Selain itu, Happy juga memberikan Tendon dan Cakar Serigala Serigala Besar kepada Ma Liang dan memintanya menetapkan harga yang sedikit lebih rendah untuk itu. Karena Ma Liang memutuskan untuk menjadi wakilnya, Happy menganggapnya sebagai kompensasi atas semua yang telah dilakukan pedagang untuknya.
Ma Liang sangat bersemangat. Karena penjualan yang besar, dia tidak hanya berhasil membangun reputasi Treasure Gathering Trove, tetapi hampir semua pemain di Kota Gusu sekarang mengetahui keberadaan tokonya. Bahkan ketika dia selesai menjual semua Set Peralatan Bulu Serigala Besar, masih ada pemain yang akan pergi ke tokonya untuk melihatnya, karena mereka ingin melihat apakah ada hal lain yang bisa mereka gunakan.
“Terima kasih!”
“Jangan menyebutkannya. Bagaimanapun juga, kita bekerja bersama,” kata Happy dengan suara tenang sambil berdiri di bawah papan nama Treasure Gathering Trove. Dia melemparkan pandangan yang dalam ke Ma Liang. “Pedagang adalah karakter penting yang tidak bisa hilang di dunia seniman bela diri. Bekerja keras. Suatu hari nanti, kemampuan dan pengaruh Anda mungkin lebih besar dari saya.”
Begitu Ma Liang merasakan betapa ramahnya Happy, dia tidak lagi menjauhkan Happy. Dia berhenti bersikap hormat seperti sebelumnya dan berhenti menyeka keringat dingin dari alisnya. Senyum jujur muncul di wajahnya, dan dia memancarkan perasaan seseorang yang sensitif meskipun cukup riuh.
“Heh heh, kalau begitu saya akan sedikit sombong dan mengatakan bahwa saya berharap berkah Anda akan menjadi kenyataan.”
Bahagia mengangguk. “Pencarian semakin dekat. Saya tidak akan banyak bicara sekarang. Jika kita memiliki kesempatan, kita akan bertemu lagi di masa depan. Mari kita bicara nanti!”
“Baiklah, sampai jumpa!”
“Tidak perlu melihatku keluar. Aku akan pergi sekarang!”
Happy berbalik dengan tegas.
*****
Ketika dia kembali ke Murong Mansion, kepala pelayan sudah menunggunya bersama sekelompok petarung terbaik mansion. Ada juga beberapa penjaga bersenjata yang berdiri di samping kereta yang diparkir di jalan di pintu masuk mansion.
“Paman Rong!” Happy pergi untuk menyambut kepala pelayan dengan tenang.
Paman Rong menuruni tangga sambil tersenyum.
“Kamu kembali pada waktu yang tepat. Kami menuju ke Beijing, dan perjalanannya akan panjang.

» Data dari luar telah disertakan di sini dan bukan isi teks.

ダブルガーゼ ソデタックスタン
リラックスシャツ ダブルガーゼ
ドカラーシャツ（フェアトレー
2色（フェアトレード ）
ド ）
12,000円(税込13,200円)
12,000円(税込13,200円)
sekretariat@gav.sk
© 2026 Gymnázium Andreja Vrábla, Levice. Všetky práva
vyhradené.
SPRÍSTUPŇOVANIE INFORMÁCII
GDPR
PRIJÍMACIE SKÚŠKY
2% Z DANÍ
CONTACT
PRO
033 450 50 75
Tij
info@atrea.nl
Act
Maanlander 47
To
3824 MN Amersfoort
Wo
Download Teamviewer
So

Mungkin tidak damai. Saya tidak merasa nyaman dengan anak-anak nakal yang mengawal barang untuk perjalanan yang begitu jauh. ”

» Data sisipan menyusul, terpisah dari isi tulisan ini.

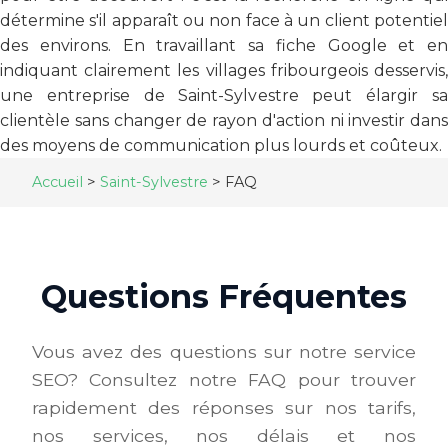
détermine s'il apparaît ou non face à un client potentiel
des environs. En travaillant sa fiche Google et en
indiquant clairement les villages fribourgeois desservis,
une entreprise de Saint-Sylvestre peut élargir sa
clientèle sans changer de rayon d'action ni investir dans
des moyens de communication plus lourds et coûteux.
Accueil
>
Saint-Sylvestre
>
FAQ
Questions Fréquentes
Vous avez des questions sur notre service
SEO? Consultez notre FAQ pour trouver
rapidement des réponses sur nos tarifs,
nos services, nos délais et nos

Dia berhenti sejenak sebelum ekspresinya menjadi tegas, dan dia memerintahkan dengan serius, “Namun, perjalanan ini menyangkut kewaspadaan pengadilan terhadap Klan Murong, dan ini sangat penting bagi Klan Murong! Anda harus mengirim upeti ke Beijing tepat waktu dan menyerahkannya kepada pejabat pemerintah yang bertanggung jawab menerima hadiah. Tidak ada yang harus terjadi pada upeti sebelum diserahkan kepada pejabat pemerintah, mengerti? ”

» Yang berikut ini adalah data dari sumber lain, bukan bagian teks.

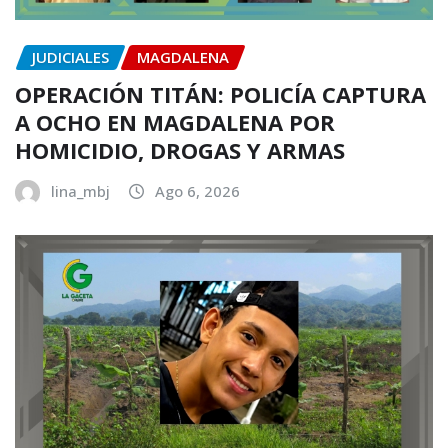
JUDICIALES
MAGDALENA
OPERACIÓN TITÁN: POLICÍA CAPTURA
A OCHO EN MAGDALENA POR
HOMICIDIO, DROGAS Y ARMAS
lina_mbj
Ago 6, 2026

Hukuman terakhirnya diberikan kepada semua orang.
“Kami mengerti!”
Enam orang menjawab secara bersamaan.
Happy menyapu pandangannya ke area itu dan menemukan bahwa selain jumlah penjaga Gerbang Realm yang diatur sistem untuk mereka, ada juga beberapa pemain yang tampak akrab berdiri di samping Paman Rong. Mereka semua adalah orang-orang yang telah bergabung dengan klan sebelum atau sesudah dia, tetapi yang telah menjadi murid setelah Happy, jadi mereka harus cukup baik.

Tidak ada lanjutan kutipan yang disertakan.